I've been a little disappointed with the lack of negative response to my website. Those (admittedly few) who read it mostly seem to find it funny and honest, though the adjectives "sad" and "disturbed" are also often use.

So imagine my pleasure today when I googled myself and found someone calling me disgusting and immoral!

This is a blog -- ESL in TN -- by a young woman studying ESL at the University of Tennessee at Knoxville, full of all sorts of rosy-cheeked idealism about teaching and writing extensive posts about suggestopedia.

I'm sure it's going to be a lot of fun watching her become disillusioned and cynical. Check it out.

Wednesday, March 01, 2006

A Hook-up By Any Other Name

Russian girls, all too often, have a very limited range of names -- Marina, Natasha, Elena, Olesya, Irina, Jhenya and Jana pretty much make up the majority of all female first names in Russia.

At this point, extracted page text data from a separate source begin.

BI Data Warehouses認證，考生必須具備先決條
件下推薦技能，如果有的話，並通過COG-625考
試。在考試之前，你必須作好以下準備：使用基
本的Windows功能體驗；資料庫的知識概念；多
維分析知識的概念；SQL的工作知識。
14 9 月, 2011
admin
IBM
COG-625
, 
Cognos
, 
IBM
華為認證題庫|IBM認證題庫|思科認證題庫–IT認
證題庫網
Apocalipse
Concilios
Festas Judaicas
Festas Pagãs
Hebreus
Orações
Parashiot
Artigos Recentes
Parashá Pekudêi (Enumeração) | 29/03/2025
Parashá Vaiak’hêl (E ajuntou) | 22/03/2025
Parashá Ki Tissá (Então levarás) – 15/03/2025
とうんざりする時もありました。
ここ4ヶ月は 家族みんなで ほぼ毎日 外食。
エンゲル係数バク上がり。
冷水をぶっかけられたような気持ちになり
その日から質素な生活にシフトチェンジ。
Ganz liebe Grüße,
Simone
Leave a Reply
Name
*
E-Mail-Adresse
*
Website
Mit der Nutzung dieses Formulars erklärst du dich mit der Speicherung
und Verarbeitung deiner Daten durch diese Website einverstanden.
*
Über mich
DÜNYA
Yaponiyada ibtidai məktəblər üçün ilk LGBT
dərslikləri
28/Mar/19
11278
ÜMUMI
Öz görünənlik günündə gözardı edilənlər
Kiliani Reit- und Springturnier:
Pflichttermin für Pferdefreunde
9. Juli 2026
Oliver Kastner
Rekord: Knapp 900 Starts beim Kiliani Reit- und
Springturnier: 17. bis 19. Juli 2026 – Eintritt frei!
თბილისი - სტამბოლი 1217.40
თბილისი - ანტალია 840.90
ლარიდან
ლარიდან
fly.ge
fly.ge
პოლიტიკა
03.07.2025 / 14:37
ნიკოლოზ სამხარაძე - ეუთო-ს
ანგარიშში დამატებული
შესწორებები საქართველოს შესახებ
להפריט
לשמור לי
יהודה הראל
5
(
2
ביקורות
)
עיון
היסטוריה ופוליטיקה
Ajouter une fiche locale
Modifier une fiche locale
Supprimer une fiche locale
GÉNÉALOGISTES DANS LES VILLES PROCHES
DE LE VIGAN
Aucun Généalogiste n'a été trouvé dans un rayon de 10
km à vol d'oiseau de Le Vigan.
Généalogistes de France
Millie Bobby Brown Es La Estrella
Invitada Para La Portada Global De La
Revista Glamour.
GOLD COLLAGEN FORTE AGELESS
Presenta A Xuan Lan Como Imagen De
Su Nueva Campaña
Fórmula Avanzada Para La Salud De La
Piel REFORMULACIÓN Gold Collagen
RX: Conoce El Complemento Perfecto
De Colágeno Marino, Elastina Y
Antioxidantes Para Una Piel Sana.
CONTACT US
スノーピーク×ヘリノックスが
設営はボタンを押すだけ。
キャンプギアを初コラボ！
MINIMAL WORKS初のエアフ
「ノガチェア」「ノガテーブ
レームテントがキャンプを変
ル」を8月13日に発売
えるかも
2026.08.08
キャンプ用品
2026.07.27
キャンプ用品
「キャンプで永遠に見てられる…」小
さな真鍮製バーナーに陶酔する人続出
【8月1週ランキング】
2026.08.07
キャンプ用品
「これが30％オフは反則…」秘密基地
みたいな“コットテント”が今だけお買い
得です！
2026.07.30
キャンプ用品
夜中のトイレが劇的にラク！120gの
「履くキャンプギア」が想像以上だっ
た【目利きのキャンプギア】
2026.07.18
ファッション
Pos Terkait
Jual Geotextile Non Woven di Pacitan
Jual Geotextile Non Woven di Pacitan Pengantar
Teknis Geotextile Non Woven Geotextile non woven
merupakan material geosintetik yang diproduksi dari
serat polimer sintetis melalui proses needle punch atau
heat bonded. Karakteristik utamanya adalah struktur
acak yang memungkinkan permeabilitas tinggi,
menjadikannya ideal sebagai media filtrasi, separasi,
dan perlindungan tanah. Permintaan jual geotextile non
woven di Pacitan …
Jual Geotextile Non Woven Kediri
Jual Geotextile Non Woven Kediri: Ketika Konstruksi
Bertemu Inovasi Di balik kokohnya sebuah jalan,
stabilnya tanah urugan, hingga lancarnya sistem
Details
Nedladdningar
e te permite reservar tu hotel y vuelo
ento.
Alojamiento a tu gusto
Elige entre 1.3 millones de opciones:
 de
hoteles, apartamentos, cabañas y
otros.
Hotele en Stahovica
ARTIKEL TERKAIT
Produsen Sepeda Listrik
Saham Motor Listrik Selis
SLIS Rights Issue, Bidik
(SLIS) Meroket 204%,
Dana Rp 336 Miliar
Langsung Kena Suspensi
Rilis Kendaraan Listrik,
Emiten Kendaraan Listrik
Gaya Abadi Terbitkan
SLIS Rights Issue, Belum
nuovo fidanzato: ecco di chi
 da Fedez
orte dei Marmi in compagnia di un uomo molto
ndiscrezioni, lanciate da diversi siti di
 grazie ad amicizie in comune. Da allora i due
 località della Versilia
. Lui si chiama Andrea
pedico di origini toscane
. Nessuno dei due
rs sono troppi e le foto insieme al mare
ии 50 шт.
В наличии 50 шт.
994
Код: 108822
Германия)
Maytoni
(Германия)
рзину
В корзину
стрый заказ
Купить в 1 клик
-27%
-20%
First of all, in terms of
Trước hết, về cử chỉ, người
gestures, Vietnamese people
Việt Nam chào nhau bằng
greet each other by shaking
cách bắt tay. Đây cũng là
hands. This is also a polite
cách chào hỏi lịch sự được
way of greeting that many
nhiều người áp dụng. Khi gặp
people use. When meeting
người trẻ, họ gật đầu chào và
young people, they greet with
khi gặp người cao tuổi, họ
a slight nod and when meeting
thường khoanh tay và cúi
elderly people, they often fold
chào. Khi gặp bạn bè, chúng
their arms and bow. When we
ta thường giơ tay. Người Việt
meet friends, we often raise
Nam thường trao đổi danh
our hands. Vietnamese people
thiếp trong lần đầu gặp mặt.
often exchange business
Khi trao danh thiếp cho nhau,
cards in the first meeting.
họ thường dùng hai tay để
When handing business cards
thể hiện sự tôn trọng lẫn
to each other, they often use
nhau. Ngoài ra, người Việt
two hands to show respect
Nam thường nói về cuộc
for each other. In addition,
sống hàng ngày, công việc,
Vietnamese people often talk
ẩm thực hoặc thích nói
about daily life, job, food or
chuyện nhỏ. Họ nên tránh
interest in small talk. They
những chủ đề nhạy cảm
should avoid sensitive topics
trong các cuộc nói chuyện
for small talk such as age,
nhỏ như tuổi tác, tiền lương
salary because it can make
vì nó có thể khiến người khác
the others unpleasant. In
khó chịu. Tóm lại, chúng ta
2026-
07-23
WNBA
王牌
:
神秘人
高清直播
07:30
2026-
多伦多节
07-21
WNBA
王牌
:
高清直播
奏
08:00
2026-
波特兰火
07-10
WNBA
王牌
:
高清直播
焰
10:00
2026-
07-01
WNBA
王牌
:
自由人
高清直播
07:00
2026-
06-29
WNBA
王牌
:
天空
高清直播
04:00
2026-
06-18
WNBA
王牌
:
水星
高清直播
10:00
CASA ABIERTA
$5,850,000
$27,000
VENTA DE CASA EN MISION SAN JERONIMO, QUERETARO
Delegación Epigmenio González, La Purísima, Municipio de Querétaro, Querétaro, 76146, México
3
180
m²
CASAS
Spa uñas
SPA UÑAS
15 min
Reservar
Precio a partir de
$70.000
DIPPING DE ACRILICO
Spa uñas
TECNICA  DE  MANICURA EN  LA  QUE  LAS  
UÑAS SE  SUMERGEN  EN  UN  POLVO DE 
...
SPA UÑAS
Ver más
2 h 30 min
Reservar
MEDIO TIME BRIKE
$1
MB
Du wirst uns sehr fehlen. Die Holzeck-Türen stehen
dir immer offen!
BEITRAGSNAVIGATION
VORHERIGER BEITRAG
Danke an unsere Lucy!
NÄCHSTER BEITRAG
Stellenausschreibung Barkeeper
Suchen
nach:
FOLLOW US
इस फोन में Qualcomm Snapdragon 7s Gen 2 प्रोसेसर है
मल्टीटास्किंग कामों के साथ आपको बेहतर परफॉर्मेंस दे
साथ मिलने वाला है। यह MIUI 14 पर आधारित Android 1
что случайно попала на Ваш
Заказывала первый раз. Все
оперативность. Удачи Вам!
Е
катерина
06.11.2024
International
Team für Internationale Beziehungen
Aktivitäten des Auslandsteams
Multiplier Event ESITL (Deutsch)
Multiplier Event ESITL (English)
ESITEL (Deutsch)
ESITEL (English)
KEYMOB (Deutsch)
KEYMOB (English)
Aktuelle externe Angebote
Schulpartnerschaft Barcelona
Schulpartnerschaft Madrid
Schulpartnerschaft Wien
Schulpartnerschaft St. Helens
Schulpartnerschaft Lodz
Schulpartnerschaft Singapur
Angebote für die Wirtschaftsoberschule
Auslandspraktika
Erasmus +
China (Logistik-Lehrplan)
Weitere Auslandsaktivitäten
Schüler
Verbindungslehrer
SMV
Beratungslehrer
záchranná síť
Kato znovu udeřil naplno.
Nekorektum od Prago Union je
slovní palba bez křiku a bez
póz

So of course, you go to a nightclub or whatever, and you meet some girl, you get her number, and then you end up with the same name on your phone several times.

So you can't reallly remember the long surnames in Russia, so you can add simple suffixes like "Elena 2" and "Elena 3" but that doesn't much help when you're trying to remember who they are. You can try physical features -- "Elena Blonde" doesn't help much because they're pretty much all blonde. "Marina Big Jugs" is ok, but God help you if she sees it on your phone and asks what it means.

My own personal system is to identify them by the bar or club where I met them. "Irina Degenerate Bar" or "Natasha Jungle" or whatever.

So I saw this girl I had sex with once during the summer -- a typical skinny blonde little club kid, I haven't gone out with her for a while but I saw her at a club last week and she came up and said hello and checked to make sure I had the same phone number -- and she had me down by my first name and the name of the disco she met me at.

Don't know why, but it kind of offended me. How many foreigners with my first name does she know?